MEKONG LEADERS PLAN AHEAD
Erle Frayne D. Argonza
An end-of year (2011) good news was the meeting of Mekong leaders to plan ahead for tomorrow. A 10-year plan was forged among them, with the ADB acting out as process facilitator and co-convenor.
The Mekong region comprises a huge section of the continental Southeast Asia which by itself is a subregion of significant proportions. Boosting development growth in the subregion will surely impact greatly for the entire ASEAN. U.S. $14 Billion was earmarked for the projects, on top of the $5 Billions that was already expended by the ADB for the program.
Note that a $100-Billion Integrated Mekong River Project is now on-going, with China providing the biggest bulk of the funding. When finished, the gigantic project, which will be led by a system of hydro-electric dams, may turn out to be the world’s biggest ever.
Peoples of ASEAN should look forward to seeing the success of the development projects in the subregion.
[Philippines, 02 February 2012]
Source: http://beta.adb.org/news/mekong-leaders-agree-wide-ranging-development-plan-next-decade
Mekong Leaders Agree on Wide-Ranging Development Plan for Next Decade
Date
20 December 2011
MANILA, PHILIPPINES – At the conclusion of the 4th Greater Mekong Subregion (GMS) Summit today, leaders of the six nations that share the Mekong River agreed on a new 10-year plan to boost growth, development and poverty reduction across the GMS.
In a joint declaration issued at the conclusion of the Summit, GMS leaders endorsed a strategic framework for 2012 to 2022 that calls for a range of new measures to strengthen regional cooperation, including more effective resource utilization and more careful balancing of development with environmental concerns.
“The new Strategic Framework for 2012-2022 will move the GMS to the next level through multisector investment projects, policy development, and inter-sector coordination,” said ADB President Haruhiko Kuroda.
GMS leaders also endorsed strategies to enhance agricultural development, including food safety and security; accelerate the development and implementation of the pro-poor sustainable tourism industry, with the creation of multi-country tour packages to help spread revenues more widely; and promote low-carbon development and enhance management of the sub-region’s richly diverse ecosystems.
Since its inception in 1992, the GMS program has helped bring an area once divided by conflict increasingly together with investments of about $14 billion in projects with broad subregional benefits, including roads, airports and railways; telecommunications; energy; urban development; tourism; environmental protection; and the prevention of communicable diseases.

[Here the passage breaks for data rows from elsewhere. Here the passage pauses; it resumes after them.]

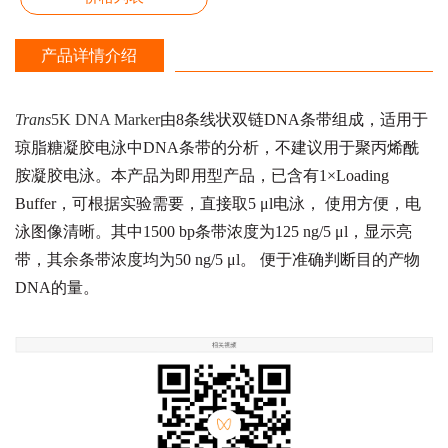
产品详情介绍
Trans
5K DNA Marker
由
8
条线状双链
DNA
条带组成，适用于
琼脂糖凝胶电泳中
DNA
条带的分析，不建议用于聚丙烯酰
胺凝胶电泳。本产品为即用型产品，已含有
1×Loading
Buffer，
可根据实验需要，直接取
5 μl
电泳， 使用方便，电
泳图像清晰。其中
1500 bp
条带浓度为
125 ng/5 μl
，显示亮
带，其余条带浓度均为
50 ng/5 μl
。 便于准确判断目的产物
DNA
的量。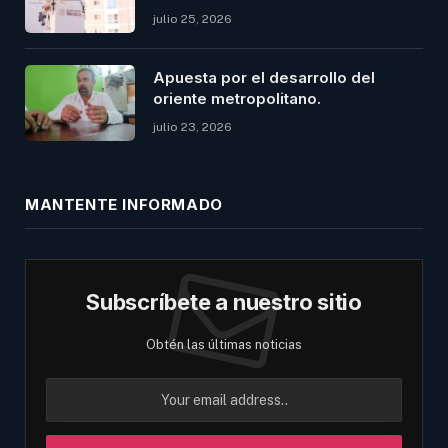
julio 25, 2026
Apuesta por el desarrollo del
oriente metropolitano.
julio 23, 2026
MANTENTE INFORMADO
Subscríbete a nuestro sitio
Obtén las últimas noticias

Since the start of the economic cooperation program, gross domestic product growth in the subregion has averaged about 8% a year, while real per capita incomes more than tripled between 1993 and 2010. As of September 2011, ADB assistance for the program totaled about $5 billion.
GMS members include Cambodia, Lao People’s Democratic Republic, Myanmar, Thailand, Viet Nam, and Yunnan province and the Guangxi autonomous region in the People’s Republic of China.